Спалось после таких разговоров плохо. И не потому, что имя преступника оставалось неизвестным. Как и предсказывал Лукин, имя Алексея Кожарина называли — не прямо, не для протокола, — проговаривались. Был один разговор, случайно подслушанный в колхозной чайной. Были испуганные, выдающие правду глаза женщин, отмахивавшихся от него, когда он задавал прямые вопросы. Не было лишь того порядка в мыслях, с которыми он приехал в Алферовку.
Колесников привык работать в окружении людей, разделяющих его чувства и всегда готовых прийти на помощь. Так проходило расследование каждого преступления. Всегда интересы следствия совпадали с интересами честных людей. И только в этой деревне, где полностью отсутствовала атмосфера сочувствия и содействия, Колесников понял ее силу.
Чем ближе он сходился с алферовцами, чем глубже проникал в их духовный мир, тем труднее было работать. Умные и честные люди считали его действия неразумными, скрывали от него правду, убеждали его согласиться с тем, что противоречило всяким правовым нормам. Не мог же он всерьез принять логику деда Куряпова и успокоиться на том, что «гада изничтожили правильно»!
Колесников принуждал себя придерживаться плана и гнуть свою следовательскую линию наперекор мнению окружающих. Но и в этом он хитрил перед собой. Драматические события сорок второго года придвинулись к нему вплотную. Восстановленные участниками и очевидцами, они втянули его в круговорот борьбы и страданий, двадцать лет назад пережитых Алферовкой. Не насущная потребность следствия, а личная заинтересованность заставляла его довести до конца то «вскрытие» Чубасова, о котором говорил Даев.
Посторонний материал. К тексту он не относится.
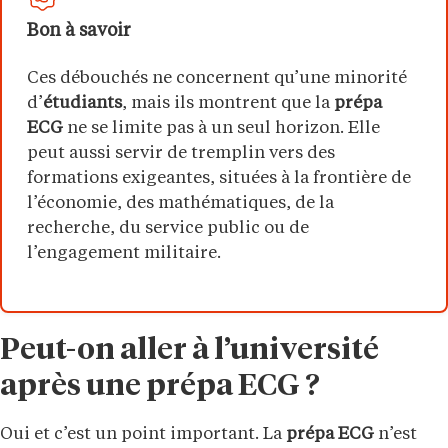
Bon à savoir
Ces débouchés ne concernent qu’une minorité
d’
étudiants
, mais ils montrent que la
prépa
ECG
ne se limite pas à un seul horizon. Elle
peut aussi servir de tremplin vers des
formations exigeantes, situées à la frontière de
l’économie, des mathématiques, de la
recherche, du service public ou de
l’engagement militaire.
Peut-on aller à l’université
après une prépa ECG ?
Oui et c’est un point important. La
prépa ECG
n’est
О самом тяжелом преступлении Чубасова на процессе 1945 года никто достаточно убедительно рассказать не мог. Были слухи, страшные до неправдоподобия. Вся Алферовка знала, что за этими слухами — правда. Но полновесных доказательств суд так и не собрал. Колесников знал — почему.
Главная свидетельница, теща Грибанова, умерла еще в сорок четвертом году, а заместитель Грибанова по отряду Василий Вдовин в последний день войны погиб, подорвавшись на мине. Осколком этой же мины его земляку и фронтовому другу Судареву оторвало три пальца.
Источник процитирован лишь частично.